UPDATE contact SET firstname = 'Mark' WHERE contactid = '7C4A1C71-62D4-4AA4-BD4A-6D9AE9001031'
or similar deletes like
DELETE contact WHERE contactid = '7C4A1C71-62D4-4AA4-BD4A-6D9AE9001031'
In previous versions this would first run a Fetch XML or SQL query to check that a record existed with that ID before running the update/delete. Assuming you normally write this query because you know this ID exists, this extra read wastes some time as well as an extra API request to count against your usage entitlements or service protection limits. Not a huge amount, but it adds up when you’re running over 250,000 of these requests a day.

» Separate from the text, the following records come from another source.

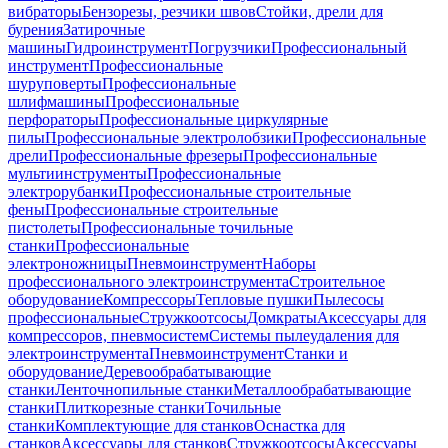
вибраторы
Бензорезы, резчики швов
Стойки, дрели для
бурения
Затирочные
машины
Гидроинструмент
Погрузчики
Профессиональный
инструмент
Профессиональные
шуруповерты
Профессиональные
шлифмашины
Профессиональные
перфораторы
Профессиональные циркулярные
пилы
Профессиональные электролобзики
Профессиональные
дрели
Профессиональные фрезеры
Профессиональные
мультиинструменты
Профессиональные
электрорубанки
Профессиональные строительные
фены
Профессиональные строительные
пистолеты
Профессиональные точильные
станки
Профессиональные
электроножницы
Пневмоинструмент
Наборы
профессионального электроинструмента
Строительное
оборудование
Компрессоры
Тепловые пушки
Пылесосы
профессиональные
Стружкоотсосы
Домкраты
Аксессуары для
компрессоров, пневмосистем
Системы пылеудаления для
электроинструмента
Пневмоинструмент
Станки и
оборудование
Деревообрабатывающие
станки
Ленточнопильные станки
Металлообрабатывающие
станки
Плиткорезные станки
Точильные
станки
Комплектующие для станков
Оснастка для
станков
Аксессуары для станков
Стружкоотсосы
Аксессуары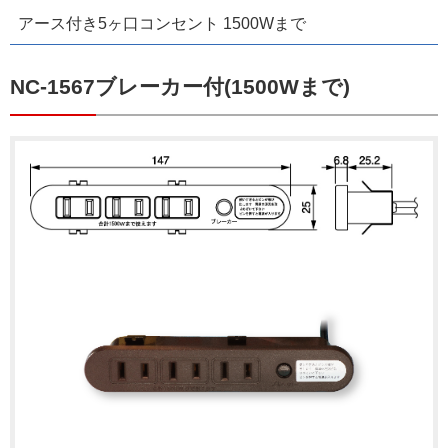
アース付き5ヶ口コンセント 1500Wまで
NC-1567ブレーカー付(1500Wまで)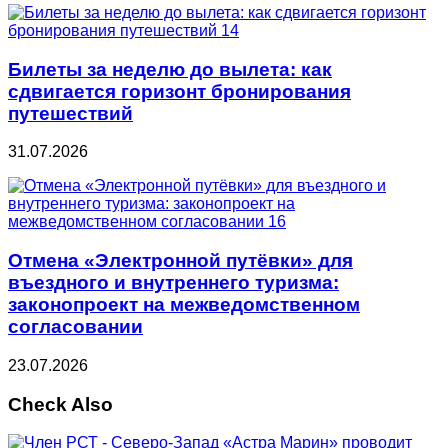
Билеты за неделю до вылета: как
сдвигается горизонт бронирования
путешествий
31.07.2026
Отмена «Электронной путёвки» для
въездного и внутреннего туризма:
законопроект на межведомственном
согласовании
23.07.2026
Check Also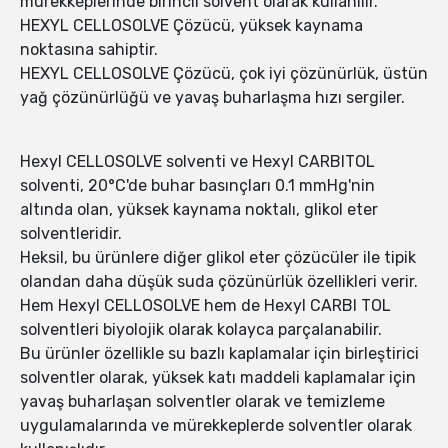
mürekkeplerinde birincil solvent olarak kullanılır.
HEXYL CELLOSOLVE Çözücü, yüksek kaynama
noktasına sahiptir.
HEXYL CELLOSOLVE Çözücü, çok iyi çözünürlük, üstün
yağ çözünürlüğü ve yavaş buharlaşma hızı sergiler.
Hexyl CELLOSOLVE solventi ve Hexyl CARBITOL
solventi, 20°C'de buhar basınçları 0.1 mmHg'nin
altında olan, yüksek kaynama noktalı, glikol eter
solventleridir.
Heksil, bu ürünlere diğer glikol eter çözücüler ile tipik
olandan daha düşük suda çözünürlük özellikleri verir.
Hem Hexyl CELLOSOLVE hem de Hexyl CARBI TOL
solventleri biyolojik olarak kolayca parçalanabilir.
Bu ürünler özellikle su bazlı kaplamalar için birleştirici
solventler olarak, yüksek katı maddeli kaplamalar için
yavaş buharlaşan solventler olarak ve temizleme
uygulamalarında ve mürekkeplerde solventler olarak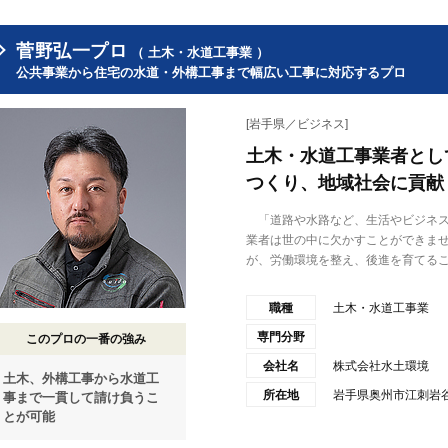
菅野弘一プロ
（ 土木・水道工事業 ）
公共事業から住宅の水道・外構工事まで幅広い工事に対応するプロ
[岩手県／ビジネス]
土木・水道工事業者とし
つくり、地域社会に貢献
「道路や水路など、生活やビジネス
業者は世の中に欠かすことができま
が、労働環境を整え、後進を育てるこ.
職種
土木・水道工事業
専門分野
このプロの一番の強み
会社名
株式会社水土環境
土木、外構工事から水道工
所在地
岩手県奥州市江刺岩谷
事まで一貫して請け負うこ
とが可能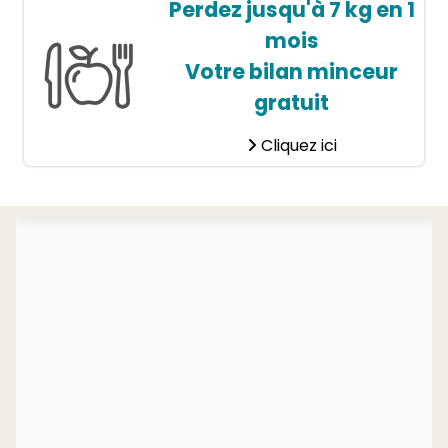
Perdez jusqu'à 7 kg en 1
mois
Votre bilan minceur
gratuit
Cliquez ici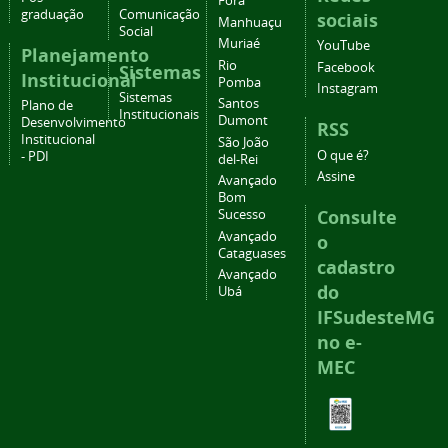
Fora
graduação
Comunicação
sociais
Manhuaçu
Social
Muriaé
YouTube
Planejamento
Rio
Facebook
Sistemas
Institucional
Pomba
Instagram
Sistemas
Santos
Plano de
Institucionais
Dumont
Desenvolvimento
RSS
Institucional
São João
O que é?
- PDI
del-Rei
Assine
Avançado
Bom
Consulte
Sucesso
Avançado
o
Cataguases
cadastro
Avançado
do
Ubá
IFSudesteMG
no e-
MEC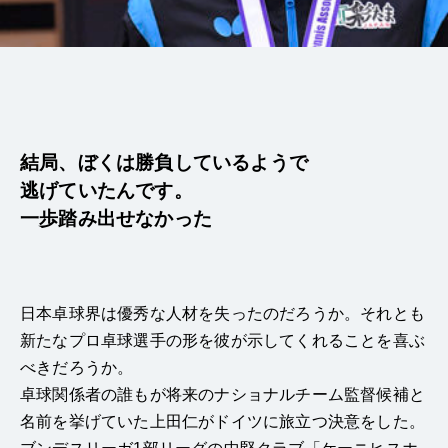
結局、ぼくは勝負しているようで
逃げていたんです。
一歩踏み出せなかった
日本卓球界は優秀な人材を失ったのだろうか。それとも
新たなプロ卓球選手の形を彼が示してくれることを喜ぶ
べきだろうか。
卓球関係者の誰もが将来のナショナルチーム監督候補と
名前を挙げていた上田仁がドイツに旅立つ決意をした。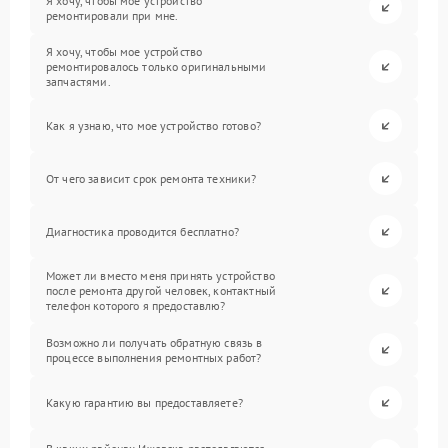
Я хочу, чтобы мое устройство
ремонтировали при мне.
Я хочу, чтобы мое устройство
ремонтировалось только оригинальными
запчастями.
Как я узнаю, что мое устройство готово?
От чего зависит срок ремонта техники?
Диагностика проводится бесплатно?
Может ли вместо меня принять устройство
после ремонта другой человек, контактный
телефон которого я предоставлю?
Возможно ли получать обратную связь в
процессе выполнения ремонтных работ?
Какую гарантию вы предоставляете?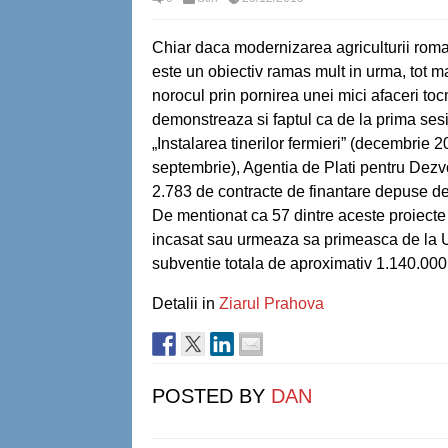
Chiar daca modernizarea agriculturii rom
este un obiectiv ramas mult in urma, tot ma
norocul prin pornirea unei mici afaceri tocm
demonstreaza si faptul ca de la prima sesi
„Instalarea tinerilor fermieri” (decembrie 2
septembrie), Agentia de Plati pentru Dez
2.783 de contracte de finantare depuse de t
De mentionat ca 57 dintre aceste proiecte 
incasat sau urmeaza sa primeasca de la U
subventie totala de aproximativ 1.140.000
Detalii in
Ziarul Prahova
POSTED BY
DAN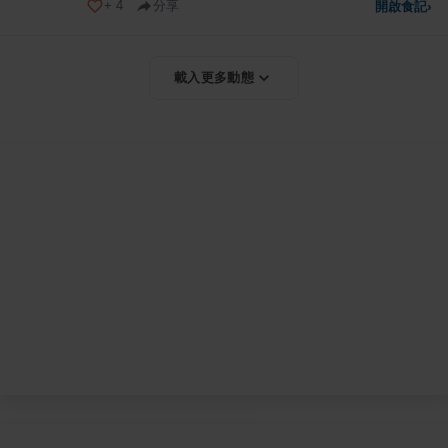
+
4
分享
開啟食記
›
載入更多動態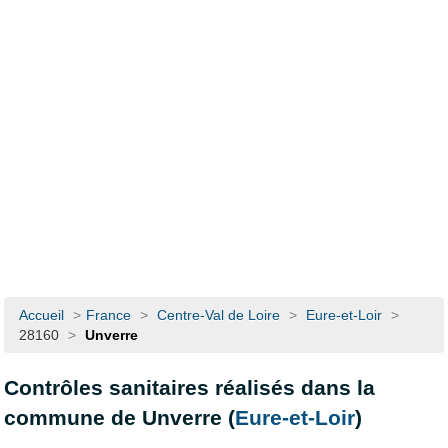
Accueil
>
France
>
Centre-Val de Loire
>
Eure-et-Loir
>
28160
>
Unverre
Contrôles sanitaires réalisés dans la
commune de Unverre (
Eure-et-Loir
)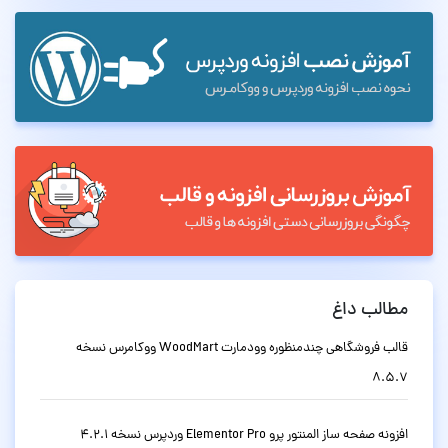
مطالب داغ
قالب فروشگاهی چندمنظوره وودمارت WoodMart ووکامرس نسخه
8.5.7
افزونه صفحه ساز المنتور پرو Elementor Pro وردپرس نسخه 4.2.1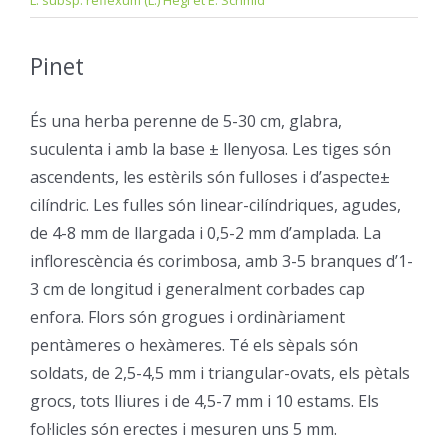
L. subsp. reflexum (L.) Hegi et E. Schmid
Pinet
–
És una herba perenne de 5-30 cm, glabra,
suculenta i amb la base ± llenyosa. Les tiges són
ascendents, les estèrils són fulloses i d’aspecte±
cilíndric. Les fulles són linear-cilíndriques, agudes,
de 4-8 mm de llargada i 0,5-2 mm d’amplada. La
inflorescència és corimbosa, amb 3-5 branques d’1-
3 cm de longitud i generalment corbades cap
enfora. Flors són grogues i ordinàriament
pentàmeres o hexàmeres. Té els sèpals són
soldats, de 2,5-4,5 mm i triangular-ovats, els pètals
grocs, tots lliures i de 4,5-7 mm i 10 estams. Els
fol·licles són erectes i mesuren uns 5 mm.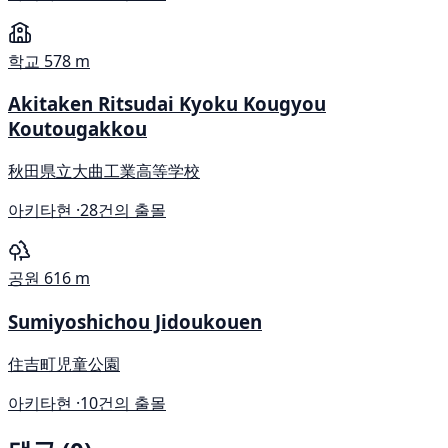
학교
578 m
Akitaken Ritsudai Kyoku Kougyou
Koutougakkou
秋田県立大曲工業高等学校
아키타현 ·
28건의 출몰
공원
616 m
Sumiyoshichou Jidoukouen
住吉町児童公園
아키타현 ·
10건의 출몰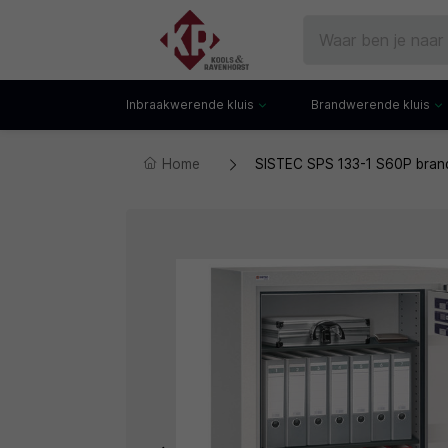
Inbraakwerende kluis
Brandwerende kluis
Home
SISTEC SPS 133-1 S60P brand
Gecertificeerde kluis
Documentenkluis
Watchwinders
Watchwinders
Hotelkluis
Brandwerende bo
Kluiskast
Brandwerende arch
Privékluis
Brandwerende lad
Datakluis
Datakluis
Vloerkluis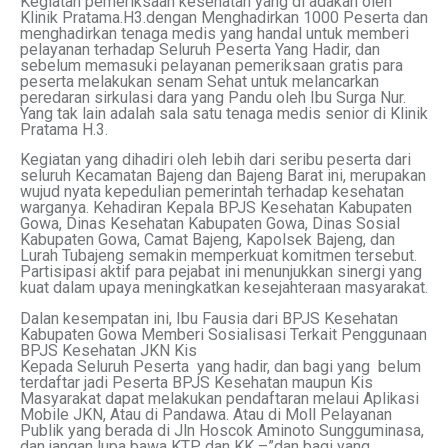
Kegiatan pemeriksaan kesehatan yang di adakan oleh
Klinik Pratama.H3.dengan Menghadirkan 1000 Peserta dan
menghadirkan tenaga medis yang handal untuk memberi
pelayanan terhadap Seluruh Peserta Yang Hadir, dan
sebelum memasuki pelayanan pemeriksaan gratis para
peserta melakukan senam Sehat untuk melancarkan
peredaran sirkulasi dara yang Pandu oleh Ibu Surga Nur.
Yang tak lain adalah sala satu tenaga medis senior di Klinik
Pratama H.3.
Kegiatan yang dihadiri oleh lebih dari seribu peserta dari
seluruh Kecamatan Bajeng dan Bajeng Barat ini, merupakan
wujud nyata kepedulian pemerintah terhadap kesehatan
warganya. Kehadiran Kepala BPJS Kesehatan Kabupaten
Gowa, Dinas Kesehatan Kabupaten Gowa, Dinas Sosial
Kabupaten Gowa, Camat Bajeng, Kapolsek Bajeng, dan
Lurah Tubajeng semakin memperkuat komitmen tersebut.
Partisipasi aktif para pejabat ini menunjukkan sinergi yang
kuat dalam upaya meningkatkan kesejahteraan masyarakat.
Dalan kesempatan ini, Ibu Fausia dari BPJS Kesehatan
Kabupaten Gowa Memberi Sosialisasi Terkait Penggunaan
BPJS Kesehatan JKN Kis
Kepada Seluruh Peserta yang hadir, dan bagi yang belum
terdaftar jadi Peserta BPJS Kesehatan maupun Kis
Masyarakat dapat melakukan pendaftaran melaui Aplikasi
Mobile JKN, Atau di Pandawa. Atau di Moll Pelayanan
Publik yang berada di Jln Hoscok Aminoto Sungguminasa,
dan jangan lupa bawa KTP dan KK –”dan bagi yang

This update avoids this initial read by default for these queries, assumes the record exist and issues the UpdateRequest
or DeleteRequest
. If the record doesn’t exist, SQL 4 CDS handles the error automatically and shows the message (0 Contacts Updated)
. The only difference you’ll see is if you have your safety limits set to show a warning before updating or deleting more than 0 records, you’ll be prompted if you want to update/delete 1 record first before it finds that the record doesn’t actually exist.
So what difference does this make to the performance? To test, I ran this script to create 10 records and then delete them:
DECLARE @id1 AS UNIQUEIDENTIFIER, @id2 AS UNIQUEIDENTIFIER, @id3 AS UNIQUEIDENTIFIER, @id4 AS UNIQUEIDENTIFIER, @id5 AS UNIQUEIDENTIFIER, @id6 AS UNIQUEIDENTIFIER, @id7 AS UNIQUEIDENTIFIER, @id8 AS UNIQUEIDENTIFIER, @id9 AS UNIQUEIDENTIFIER, @id10 AS UNIQUEIDENTIFIER; DECLARE @start AS DATETIME, @end AS DATETIME; DECLARE @msg AS VARCHAR (MAX); INSERT INTO account (name) VALUES ('test1'); SET @id1 = @@IDENTITY; INSERT INTO account (name) VALUES ('test2'); SET @id2 = @@IDENTITY; INSERT INTO account (name) VALUES ('test3'); SET @id3 = @@IDENTITY; INSERT INTO account (name) VALUES ('test4'); SET @id4 = @@IDENTITY; INSERT INTO account (name) VALUES ('test5'); SET @id5 = @@IDENTITY; INSERT INTO account (name) VALUES ('test6'); SET @id6 = @@IDENTITY; INSERT INTO account (name) VALUES ('test7'); SET @id7 = @@IDENTITY; INSERT INTO account (name) VALUES ('test8'); SET @id8 = @@IDENTITY; INSERT INTO account (name) VALUES ('test9'); SET @id9 = @@IDENTITY; INSERT INTO account (name) VALUES ('test10'); SET @id10 = @@IDENTITY; SET @start = CURRENT_TIMESTAMP; DELETE account WHERE accountid = @id1 DELETE account WHERE accountid = @id2 DELETE account WHERE accountid = @id3 DELETE account WHERE accountid = @id4 DELETE account WHERE accountid = @id5 DELETE account WHERE accountid = @id6 DELETE account WHERE accountid = @id7 DELETE account WHERE accountid = @id8 DELETE account WHERE accountid = @id9 DELETE account WHERE accountid = @id10 SET @end = CURRENT_TIMESTAMP; SET @msg = FORMATMESSAGE('Delete took %s sec', CAST (datediff(ms, @start, @end) / 1000.0 AS VARCHAR (10))); PRINT @msg;
The original version of this took 5.4 seconds, and the updated version took 4.2 seconds – a speed improvement of 22%!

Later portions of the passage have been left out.